Assim como os vendedores de amendoim, Espírito da Luz é um homem invisível que possui uma pureza esperançosa indescritível. O que o diverge das crianças é a sua ativa resistência contra as violentas injustiças sociais que o aflige, e os trágicos rumos que uma vida de exploração e manipulação o irão levar. Nelson nos mostra que a verdadeira tragédia é a inevitabilidade do destino do homem negro e pobre, num país acostumado a acorrentar até mesmo os mais talentosos, e a noção que em seu cinema é impossível abraçar o realismo e tal libertação ser alcançada superficialmente. O que o cineasta nos oferece ao final de seu trágico longa é uma espécie de libertação interna, algo que apenas a vivacidade do samba poderia proporcionar ao Espírito por um pequeno mas simbólico momento de esperança.

Assim como em Rio, 40 Graus, o sambista está em constante busca da preservação de sua pureza em meio à sua desolada realidade social, e sua forma de resiliência está no samba. Suas derrotas se tornam derrotas para a cultura sambista, e em sua conclusão ele se torna mais um retrato do talento invisível e esquecido, com seu legado sendo ciclicamente substituído por outros. Suas lindas memórias permanecem apenas como isolados fragmentos do sonho brasileiro, por tantas vezes acorrentado e oprimido.

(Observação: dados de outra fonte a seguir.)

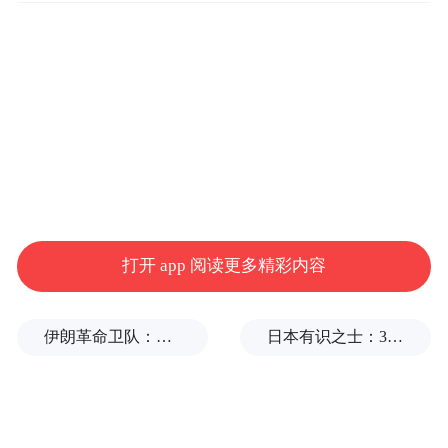
platform and merely provides information storage
space services.”
打开 app 阅读更多精彩内容
伊朗革命卫队：将保持对海峡控制至敌方接受全部条件
日本有识之士：32名中国劳工本不该命丧长崎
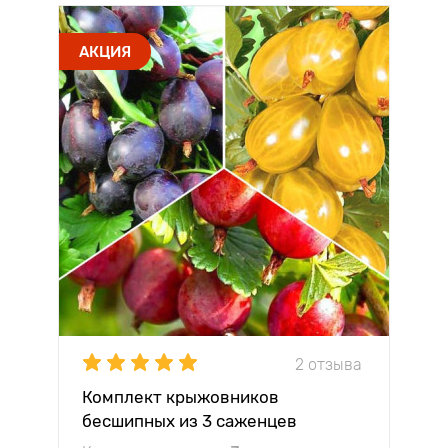
АКЦИЯ
2 отзыва
Комплект крыжовников
бесшипных из 3 саженцев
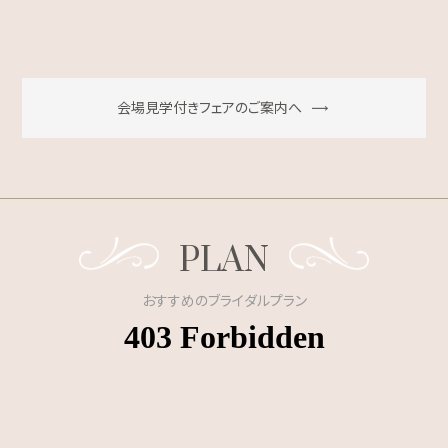
会場見学付きフェアのご案内へ
PLAN
おすすめのブライダルプラン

Com a acertada decisão de abandonar a narrativa multifacetada (as divergências particulares de ambos os longas são os melhores aspectos de cada um), Nelson consegue como consequência colocar sua tese em defesa da recuperação da brasilidade em nossa cultura em prática audiovisual, utilizando o heroísmo trágico de Espírito e o samba como símbolos de base para denunciar e refletir na constante apropriação e despersonalização do nosso povo; tão presente por exemplo no cinema comercial da época, como anteriormente citado pelo próprio diretor. O que torna Rio, Zona Norte tão atual é este fator imperialista ainda estar tão impregnado em nossa sociedade quanto nos anos 50, mesmo com nossa cultura anti-industrial permanecer tão ativa quanto. Amargado pelas críticas na época pela suposta acusação de apego ao melodrama hollywoodiano e involução estilística em relação ao seu malandro antecessor, hoje é considerado mais uma das obras-primas da filmografia do diretor. Vide isso, o jovem cineasta finaliza sua década de estreia já consolidando seu nome na história do cinema brasileiro, apenas aprimorando seu talentoso poder de retratar diversas facetas da população brasileira através da diversificação territorialista e ideológica de representações da crueza e do sonho brasileiro em suas futuras obras; vide sua adaptação sóbria e documentarista da miséria sertanista em Vidas Secas, e seu retrato mais experimentalista das relações da realidade violenta brasileira com o imaginário religioso em O Amuleto de Ogum, este particularmente sendo seu mais subestimado (e na opinião de quem vos escreve, seu mais rico) trabalho. Ao fim de suas obras, é possível afirmar que o cinema de Nelson Pereira dos Santos se tornou o pioneiro em representar e celebrar com honestidade a sociedade brasileira e todas suas facetas. Um espelho que permite uma conexão com a brasilidade maior que qualquer outro cineasta poderia nos proporcionar.